Problem statement
The entries below are to be transcribed in full, without their images.
(Data listing Opens)
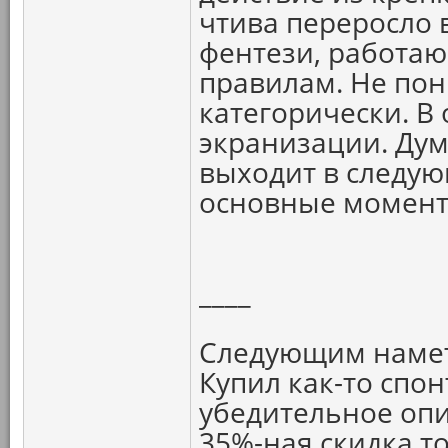
чтива переросло 
фентези, работаю
правилам. Не пон
категорически. В 
экранизации. Дум
выходит в следую
основные моменты
____
Следующим намет
Купил как-то спон
убедительное опи
35%-ная скидка тож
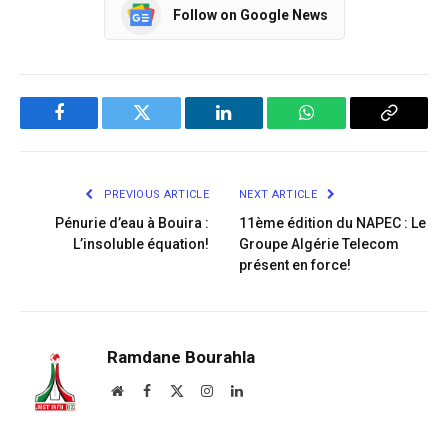
Follow on Google News
Facebook
Twitter
LinkedIn
WhatsApp
Copy
Link
PREVIOUS ARTICLE
NEXT ARTICLE
Pénurie d’eau à Bouira :
11ème édition du NAPEC : Le
L’insoluble équation!
Groupe Algérie Telecom
présent en force!
Ramdane Bourahla
Website
Facebook
X
Instagram
LinkedIn
(Twitter)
(Data listing Closes)
Result
чтива переросло 
фентези, работаю
правилам. Не пон
категорически. В 
экранизации. Дум
выходит в следую
основные моменты
____
Следующим намет
Купил как-то спон
убедительное опи
35%-ная скидка тож
Follow on Google News
Facebook
Twitter
LinkedIn
WhatsApp
Copy
Link
PREVIOUS ARTICLE
NEXT ARTICLE
Pénurie d’eau à Bouira :
11ème édition du NAPEC : Le
L’insoluble équation!
Groupe Algérie Telecom
présent en force!
Ramdane Bourahla
Website
Facebook
X
Instagram
LinkedIn
(Twitter)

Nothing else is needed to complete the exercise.